District 4 is represented by City Councillor Charles Yancey, and includes parts of Dorchester and Mattapan.
A coalition of voting rights groups and civic organizations had threatened to launch a lawsuit if the mayor signed the proposed map. The Boston NAACP, which is part of the coalition, said it will hold a community forum on redistricting on Sept. 18 at Hibernian Hall in Roxbury, starting at 6 p.m.
Cheryl Crawford, director of MassVote, another group in the coalition, urged for the chairman of the council’s redistricting committee, District 2 Councillor Bill Linehan, to attend the forum. “Our goal is simple—to unpack District 4 and to not crack District 2 – and now we just need to figure out how to get there with them,” she said in a statement.
The council, which voted 7-6 in favor of the proposal that Menino ended up vetoing, has a November deadline to come up with a new map, since any person running for a district council seat must be living in the district a year before the election. Members, after spending 16 months hashing out proposals, are eyeing Oct. 21 or Oct. 22 as a deadline to get a new proposal to Menino’s desk.
“It’s going to be hard,” City Council President Stephen Murphy said Tuesday, calling for more participation in the process from fellow councillors.
Those who said “no” to the Linehan map expressed relief over the mayor’s veto. “I am grateful Mayor Menino vetoed the redistricting map,” City Councillor At-Large Felix Arroyo, one of the six who voted against it, said in a statement. “I voted against the map because I believed we could do better.

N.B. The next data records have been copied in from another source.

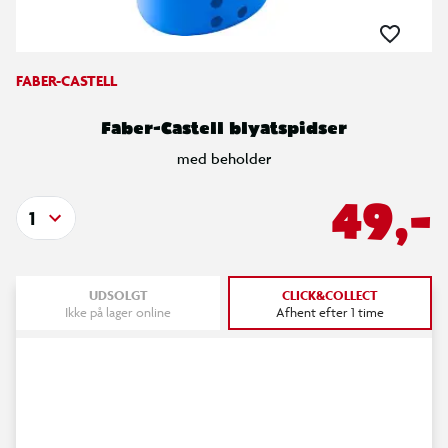
FABER-CASTELL
Faber-Castell blyatspidser
med beholder
49,-
1
UDSOLGT
CLICK&COLLECT
Ikke på lager online
Afhent efter 1 time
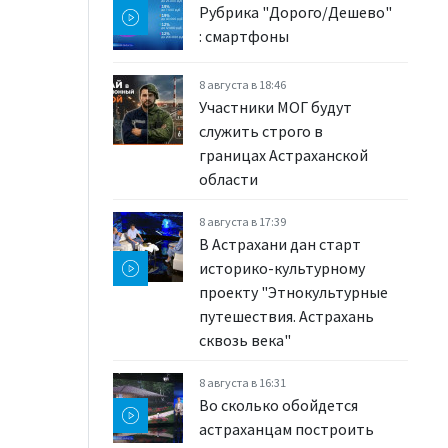
Рубрика "Дорого/Дешево"
: смартфоны
8 августа в 18:46
Участники МОГ будут
служить строго в
границах Астраханской
области
8 августа в 17:39
В Астрахани дан старт
историко-культурному
проекту "Этнокультурные
путешествия. Астрахань
сквозь века"
8 августа в 16:31
Во сколько обойдется
астраханцам построить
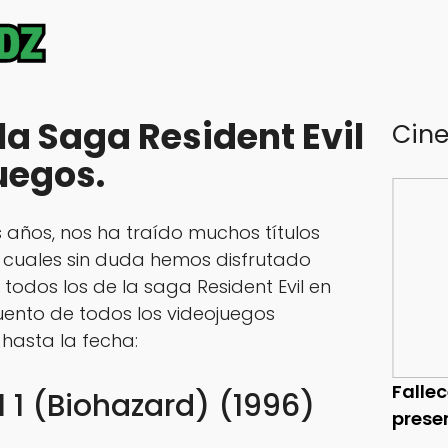
la Saga Resident Evil
Cin
uegos.
 años, nos ha traído muchos títulos
os cuales sin duda hemos disfrutado
todos los de la saga Resident Evil en
ento de todos los videojuegos
hasta la fecha:
Falle
l 1 (Biohazard) (1996)
prese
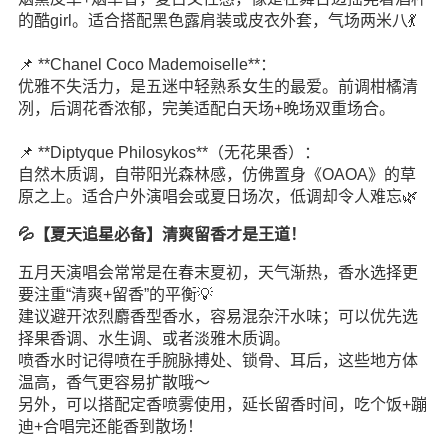
的酷girl。适合搭配黑色露肩装或皮衣外套，气场两米八💃
📌 **Chanel Coco Mademoiselle**：
优雅不失活力，是五迷中轻熟系女生的最爱。前调柑橘清
冽，后调花香浓郁，完美适配白天场+晚场双重场合。
📌 **Diptyque Philosykos**（无花果香）：
自然木质调，自带阳光森林感，仿佛置身《OAOA》的草
原之上。适合户外演唱会或夏日场次，低调却令人难忘🌿
💦【夏天追星必备】清爽留香才是王道！
五月天演唱会常常是在春末夏初，天气渐热，香水选择更
要注重“清爽+留香”的平衡💡
建议避开浓烈麝香型香水，容易混杂汗水味；可以优先选
择果香调、水生调、或者淡雅木质调。
喷香水时记得喷在手腕脉搏处、锁骨、耳后，这些地方体
温高，香气更容易扩散哦～
另外，可以搭配定香喷雾使用，延长留香时间，吃个饭+蹦
迪+合唱完还能香到散场！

This is an opportunity to pass a map that best reflects our City and ensures everyone can have a voice in our government.”
City Councillor At-Large Ayanna Pressley, another opponent of the map who, like Arroyo, was down in Charlotte for the Democratic National Convention, took to Twitter, the social networking site, hours after the veto was announced. “I am glad to hear that Mayor Menino vetoed the redistricting plan,” Pressley said. “Back to work.”
District 7 City Councillor Tito Jackson said councillors should take another look at his map, which moves around fewer precincts than the Linehan map, which relocates the Polish Triangle (Ward 7’s Precincts 8 and 9) into District 3 and hands over Lower Mills precincts (Ward 17’s Precincts 12 and 14) to District 4. District 3, represented by Frank Baker, who voted for the proposal, also gains Ward 7, Precinct 7, which includes Carson Beach, and Ward 7, Precinct 10 and Ward 13, Precinct 5.
Yancey praised Menino’s veto, but remained adamant about placing Mattapan all in one district, which has put him at odds with activists and his colleagues. “Mattapan has to be reunited,” he said.